Tea Party members demonstrate against incumbents at the intersection of Park Ave. and Main St. in Huntington. (July 24, 2010) Credit: John Dunn

The tea party made its first local splash last summer protesting at a Rep. Tim Bishop forum and giving the Democrat YouTube agita. Since then, the movement has taken on various Republican candidates around the country for failing to toe the conservative ideological line.

But late last week, local tea party groups went further, declaring war on fellow right-wingers by filing petitions to force a write-in vote in a Conservative Party primary in the 1st Congressional District.

"This is historic," Steve Flanagan, Conservative Society for Action founder, told 200 sweltering activists Thursday night at Sailors and Soldiers Memorial Hall in Bay Shore. "We're not going to take the rule of party bosses anymore."

In two weeks, tea party activists from both Nassau and Suffolk helped collect 860 signatures, almost 300 more than the minimum required to force what is officially called an "opportunity to ballot."

Tea party people joined GOP contender Christopher Cox, grandson of the late President Richard Nixon, in the petitions drive, upset that Conservatives made millionaire Randy Altschuler their candidate rather than allow an open primary - like the GOP does - between Cox, Altschuler and former Securities and Exchange Commission lawyer George Demos.

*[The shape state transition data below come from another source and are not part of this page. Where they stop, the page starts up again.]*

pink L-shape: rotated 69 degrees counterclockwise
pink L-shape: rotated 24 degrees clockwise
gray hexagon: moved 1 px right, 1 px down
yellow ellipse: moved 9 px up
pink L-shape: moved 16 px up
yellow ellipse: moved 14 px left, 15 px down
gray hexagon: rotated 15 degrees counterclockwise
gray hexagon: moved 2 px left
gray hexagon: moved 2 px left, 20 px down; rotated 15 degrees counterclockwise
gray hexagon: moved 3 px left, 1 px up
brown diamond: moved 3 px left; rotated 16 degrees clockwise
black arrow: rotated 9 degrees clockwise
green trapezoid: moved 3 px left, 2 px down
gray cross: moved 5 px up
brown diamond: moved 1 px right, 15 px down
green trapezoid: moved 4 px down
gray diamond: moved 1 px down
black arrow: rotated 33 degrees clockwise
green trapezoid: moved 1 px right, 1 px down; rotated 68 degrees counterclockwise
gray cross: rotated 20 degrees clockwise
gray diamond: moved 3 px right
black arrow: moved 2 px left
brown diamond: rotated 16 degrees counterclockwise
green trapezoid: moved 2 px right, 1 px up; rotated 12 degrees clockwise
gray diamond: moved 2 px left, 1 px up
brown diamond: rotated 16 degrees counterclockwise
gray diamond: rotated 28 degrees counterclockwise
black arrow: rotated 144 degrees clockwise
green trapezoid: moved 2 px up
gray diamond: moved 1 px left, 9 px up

They also say Altschuler is not a true conservative, that his former company, Office Tigers, exported thousands of jobs to Asia and that he was once a member of the liberal Green Party, which they label extreme.

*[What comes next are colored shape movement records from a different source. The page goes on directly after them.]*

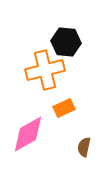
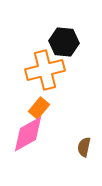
black hexagon: moved 2 px left
orange rectangle: moved 25 px left; rotated 25 degrees counterclockwise
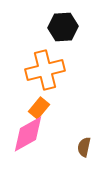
black hexagon: moved 1 px left, 15 px up; rotated 8 degrees counterclockwise
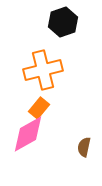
black hexagon: moved 5 px up; rotated 16 degrees counterclockwise
orange cross: moved 2 px left
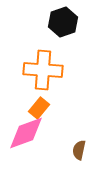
orange cross: rotated 18 degrees clockwise
pink diamond: moved 2 px left, 1 px up; rotated 9 degrees clockwise
brown semicircle: moved 5 px left, 3 px down
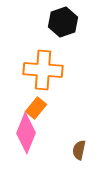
orange rectangle: moved 3 px left
pink diamond: rotated 48 degrees counterclockwise
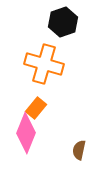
orange cross: moved 1 px right, 6 px up; rotated 12 degrees clockwise
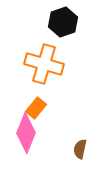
brown semicircle: moved 1 px right, 1 px up
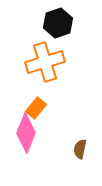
black hexagon: moved 5 px left, 1 px down
orange cross: moved 1 px right, 2 px up; rotated 33 degrees counterclockwise
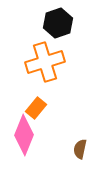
pink diamond: moved 2 px left, 2 px down
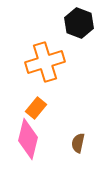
black hexagon: moved 21 px right; rotated 20 degrees counterclockwise
pink diamond: moved 4 px right, 4 px down; rotated 9 degrees counterclockwise
brown semicircle: moved 2 px left, 6 px up
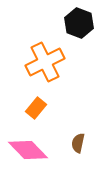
orange cross: rotated 9 degrees counterclockwise
pink diamond: moved 11 px down; rotated 57 degrees counterclockwise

Altschuler said he created 700 jobs in the United States - 250 in the state - and once belonged to the Green Party because he thought it was pro-environment. Rob Ryan, Altschuler's spokesman, declined to comment until Altschuler's campaign has a chance to review petitions.

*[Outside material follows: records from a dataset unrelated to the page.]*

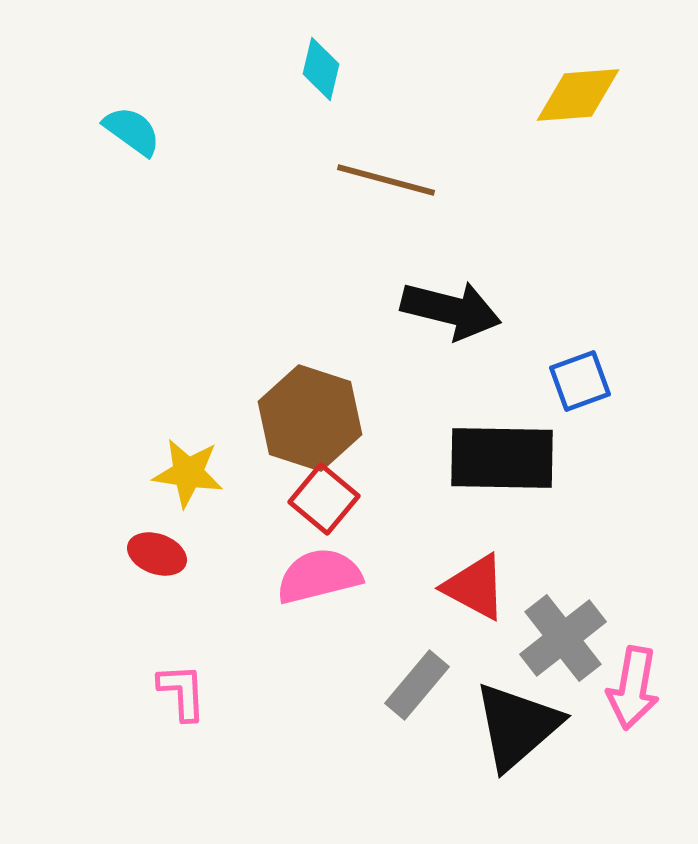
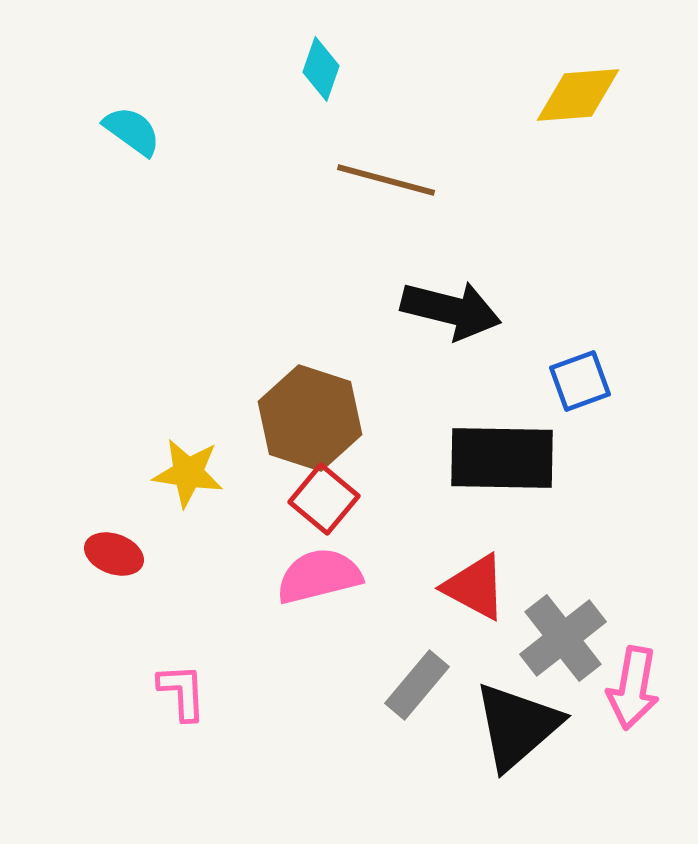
cyan diamond: rotated 6 degrees clockwise
red ellipse: moved 43 px left
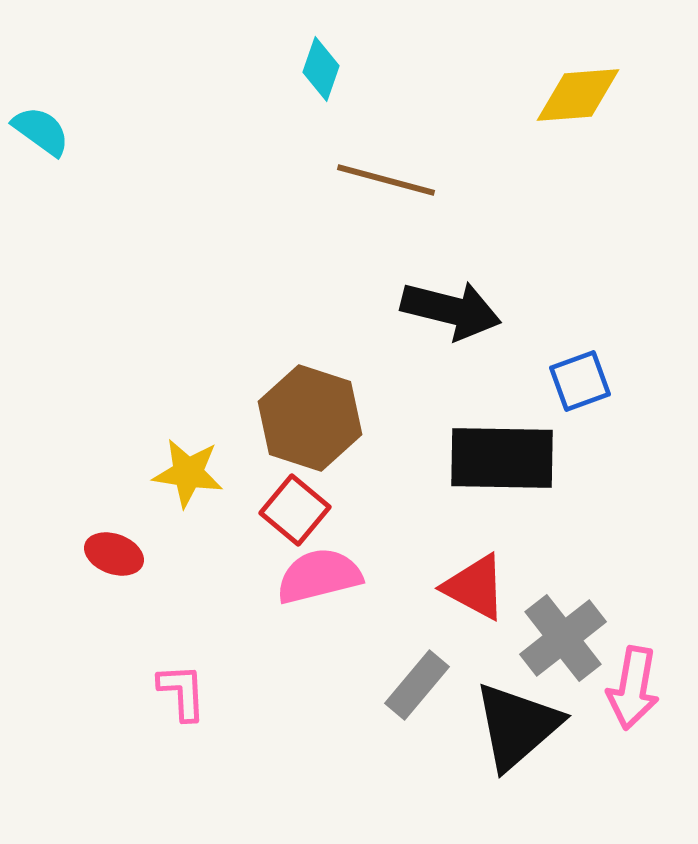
cyan semicircle: moved 91 px left
red square: moved 29 px left, 11 px down
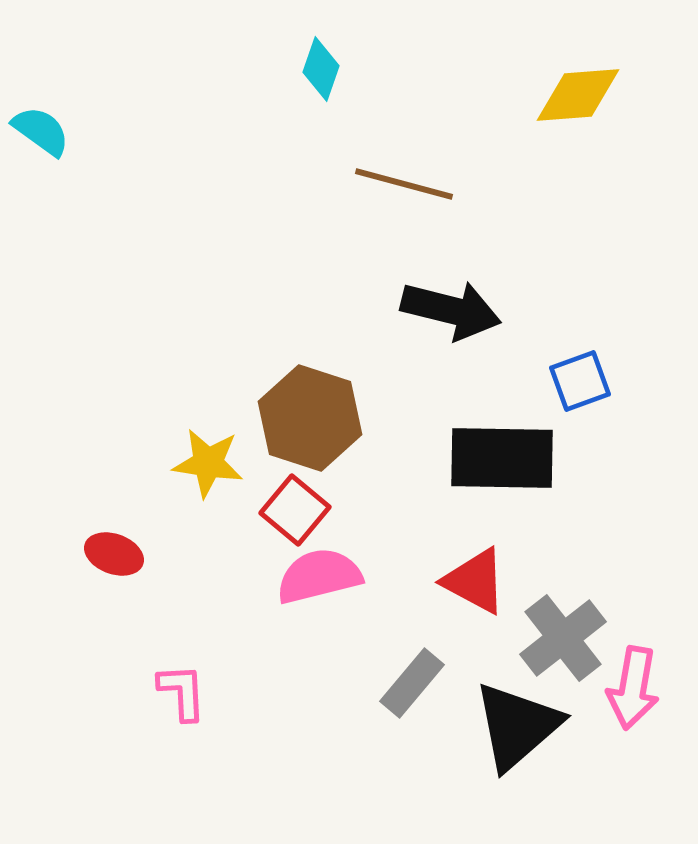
brown line: moved 18 px right, 4 px down
yellow star: moved 20 px right, 10 px up
red triangle: moved 6 px up
gray rectangle: moved 5 px left, 2 px up
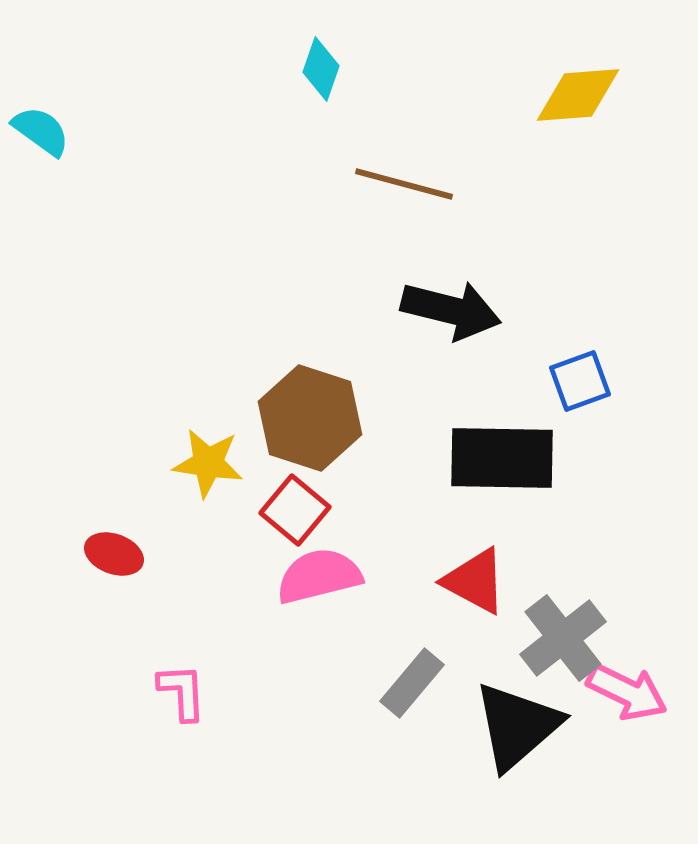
pink arrow: moved 6 px left, 4 px down; rotated 74 degrees counterclockwise
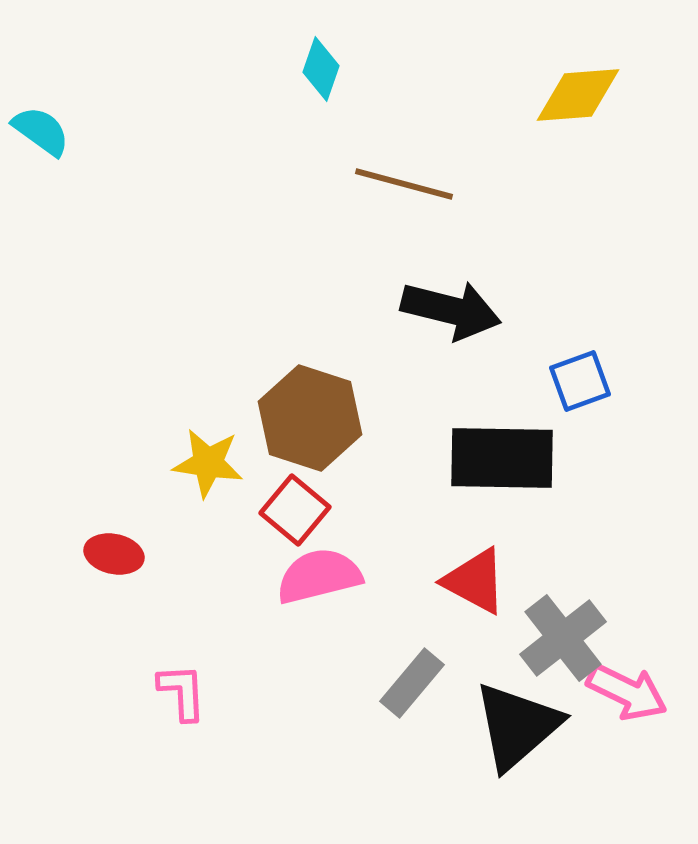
red ellipse: rotated 8 degrees counterclockwise
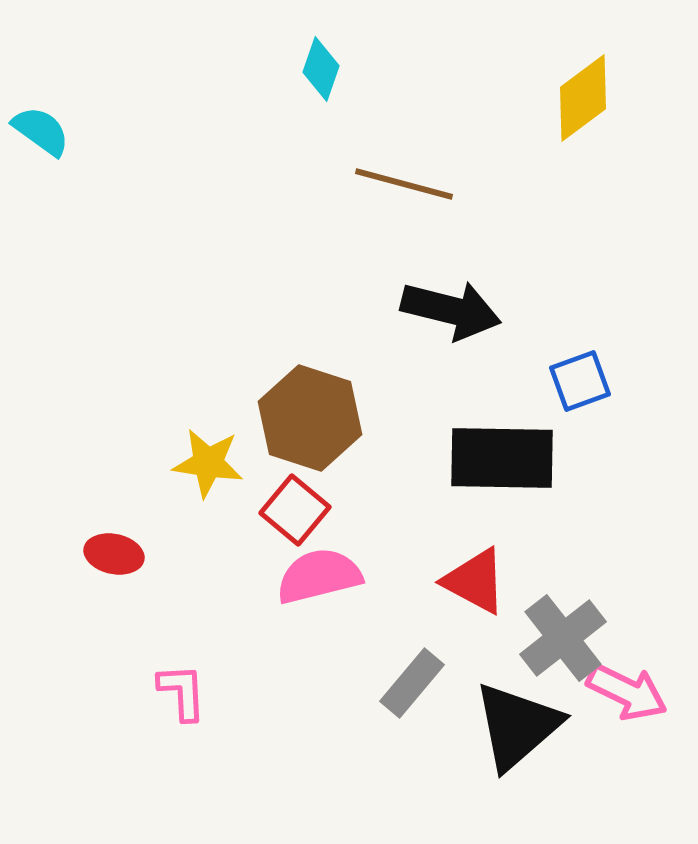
yellow diamond: moved 5 px right, 3 px down; rotated 32 degrees counterclockwise
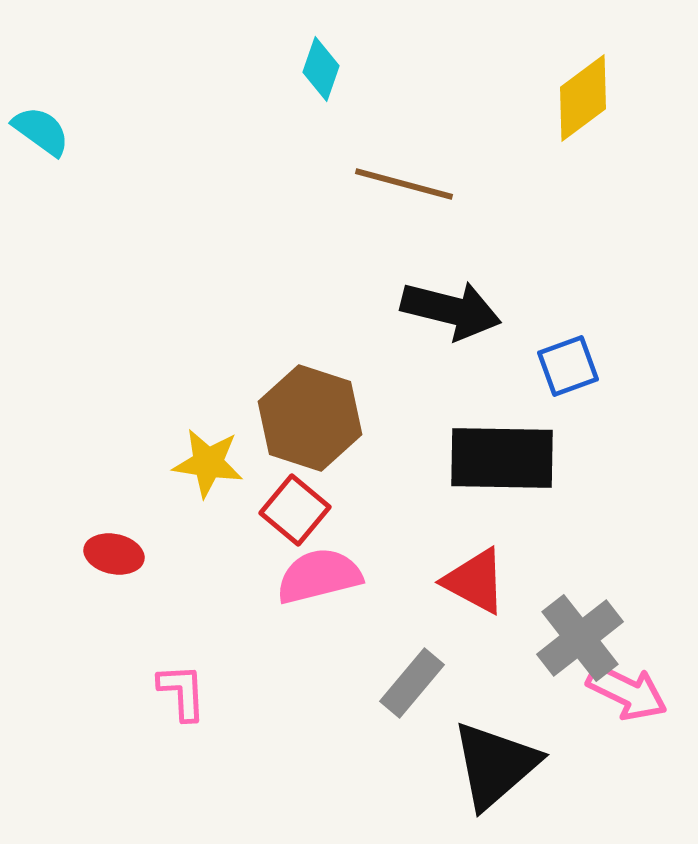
blue square: moved 12 px left, 15 px up
gray cross: moved 17 px right
black triangle: moved 22 px left, 39 px down
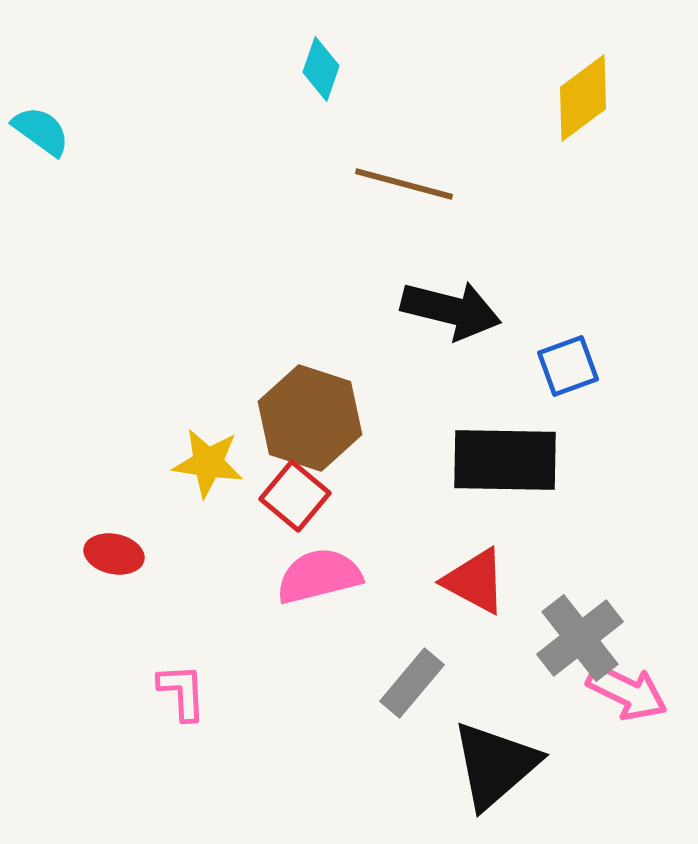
black rectangle: moved 3 px right, 2 px down
red square: moved 14 px up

But Richard Johannesen, Brookhaven Conservative chairman, assailed the anti-tax group as "nothing more than a front and a shill" for Cox, claiming it doesn't have the capacity to garner petitions and noting a tea party leader was "dead last" in a six-way Riverhead school board race in May.

"These are self-appointed people who have been elected to nothing, who are lackeys doing the will of Republican leaders," he said.

Both sides say they have tried to to work cooperatively and blame the other for the bad blood.

The chasm has perplexed some officials. Assemb. Michael Fitzpatrick (R-St. James) said the tea party "came to be partners" but are now "being called invaders. That's vintage [Pasquale] Curcio," he said, referring to the late Suffolk Conservative leader, known for his strong-arm ways.

Flanagan says the Conservative Party has "lost their way" as Republicans did in the early 1960s, when the minor party was formed to counter liberal Republicans like Gov. Nelson Rockefeller and Sen. Jacob Javits.

"We have no illusion how difficult the road is going to be," Flanagan said. "They are going to be kicking us around as best they can. And the reason they are doing it is for self-preservation of power."

While getting petitions may have been daunting, it was possibly the easy part. For now, activists face legal challenges to petitions. Later, Altschuler will have a huge edge because only his name will appear on the ballot. Those who want to vote for Cox or Demos will have to go to the bottom of the ballot where it says "write-in" to make their choice.

Write-in bids in the past have largely been confined to minor-party primaries, such as for county legislator, where a handful of voters, usually supplied by the campaign with ink pads and rubber stamps, could win. But with 11,107 Conservative voters in the district, it is a labor-intensive effort. Challengers also have to worry about splitting the anti-Altschuler vote or being diverted from the larger GOP primary.

Jon Schneider, spokesman for Bishop (D-Southampton), said Altschuler and Cox only moved into the district to run, while Bishop has been working hard to create jobs in the county where he grew up.

"I'm betting maybe Randy is wishing he never left New Jersey," Schneider said.